## What the task requires
Could you reproduce every record below exactly, excluding all pictures?

## Dataset records

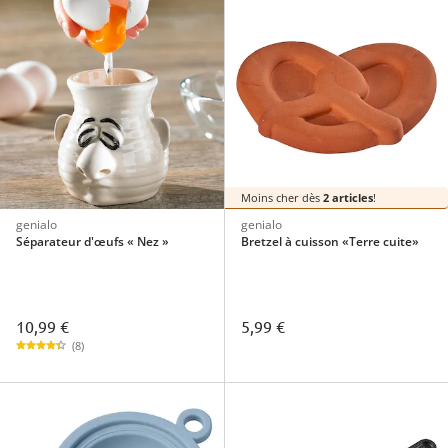
Moins cher dès
2 articles
!
genialo
genialo
Séparateur d'œufs « Nez »
Bretzel à cuisson «Terre cuite»
10,99 €
5,99 €
(8)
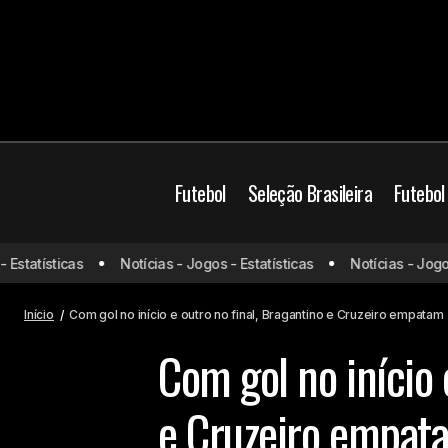
Futebol
Seleção Brasileira
Futebol
Arias vai de vilão para herói,
tatísticas
Notícias - Jogos - Estatísticas
Notícias - Jogos - 
Fluminense empata com o Athletico e
Bragantino
ainda corre riscos
Início
Com gol no início e outro no final, Bragantino e Cruzeiro empatam
Com gol no início 
e Cruzeiro empat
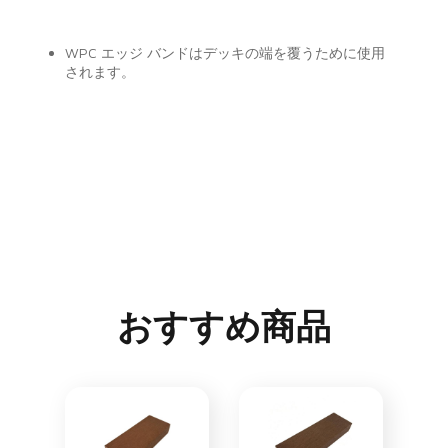
WPC エッジ バンドはデッキの端を覆うために使用
されます。
おすすめ商品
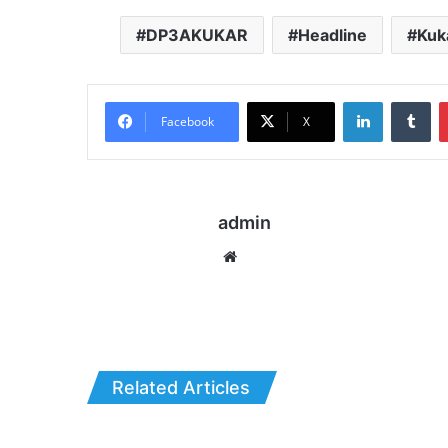
DP3AKUKAR
Headline
Kuk
LinkedIn
Tu
Facebook
X
admin
Website
Related Articles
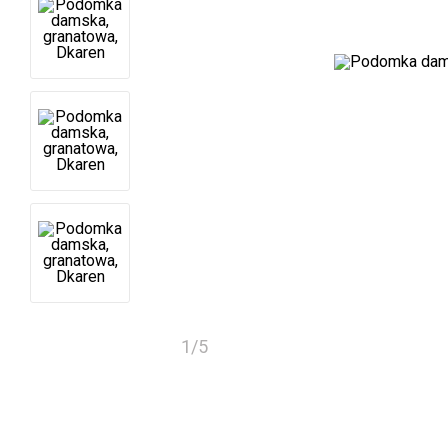
1
/
5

## Response
Moins cher dès
2 articles
!
genialo
genialo
Séparateur d'œufs « Nez »
Bretzel à cuisson «Terre cuite»
10,99 €
5,99 €
(8)
Futebol
Seleção Brasileira
Futebol
Arias vai de vilão para herói,
tatísticas
Notícias - Jogos - Estatísticas
Notícias - Jogos - 
Fluminense empata com o Athletico e
Bragantino
ainda corre riscos
Início
Com gol no início e outro no final, Bragantino e Cruzeiro empatam
Com gol no início 
e Cruzeiro empat
WPC エッジ バンドはデッキの端を覆うために使用
されます。
おすすめ商品
DP3AKUKAR
Headline
Kuk
LinkedIn
Tu
Facebook
X
admin
Website
Related Articles
1
/
5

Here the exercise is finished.